Candida albicans is a commensal fungus found in the gastrointestinal (GI) tract of over 80% of adults. However, it is also one of the WHO’s ‘critical group’ fungal priority pathogens. Despite antifungal intervention, the mortality rate of invasive C. albicans infections is over 35%. Combined with increasing antifungal resistance, an alternative strategy to manage these infections is needed.
We have identified human GI bacteria that possess anti-C. albicans activity. Faecal samples were obtained from 27 healthy adult donors and homogenates were co-cultured with C. albicans in an in vitro colon model. Seventeen faecal homogenates that reduced C. albicans colony forming units (CFUs) were identified. 16S rRNA gene sequencing revealed the bacterial composition of the donor faecal microbiota. Multivariate statistical analyses identified 106 bacterial amplicon sequence variants that were statistically significantly associated with the in vitro killing of C. albicans.
To experimentally validate these associations, 39 gut bacterial isolates corresponding to the ASVs associated with anti-C. albicans activity were obtained from the Australian Microbiome Culture Collection. Three gut bacterial isolates which killed C. albicans in our in vitro colon model were selected for further investigation. Multiple isolates of these three gut bacterial species were obtained.

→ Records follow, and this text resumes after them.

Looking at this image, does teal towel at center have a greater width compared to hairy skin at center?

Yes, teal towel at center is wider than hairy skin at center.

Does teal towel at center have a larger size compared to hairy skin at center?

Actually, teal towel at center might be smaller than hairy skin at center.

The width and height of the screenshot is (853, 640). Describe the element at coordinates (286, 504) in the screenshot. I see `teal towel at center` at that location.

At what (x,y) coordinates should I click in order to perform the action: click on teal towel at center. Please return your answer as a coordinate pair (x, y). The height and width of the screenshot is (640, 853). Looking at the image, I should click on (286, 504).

Bacterial culture supernatants inhibited the growth of both a C. albicans lab strain and a C. albicans gut isolate, indicating that products secreted by these gut bacteria inhibit C. albicans growth to varying degrees. Co-culture experiments utilising the Cerillo duet system are being carried out to characterise the dynamics of C. albicans killing. Comparative genomics, metabolomics and proteomics will be carried out to identify the secreted product responsible for C. albicans growth inhibition.
We propose to harness this anti-C. albicans activity and develop a microbiome-based therapeutic which can clear C. albicans from the GI tract of at-risk patients, thereby preventing invasive infections from arising.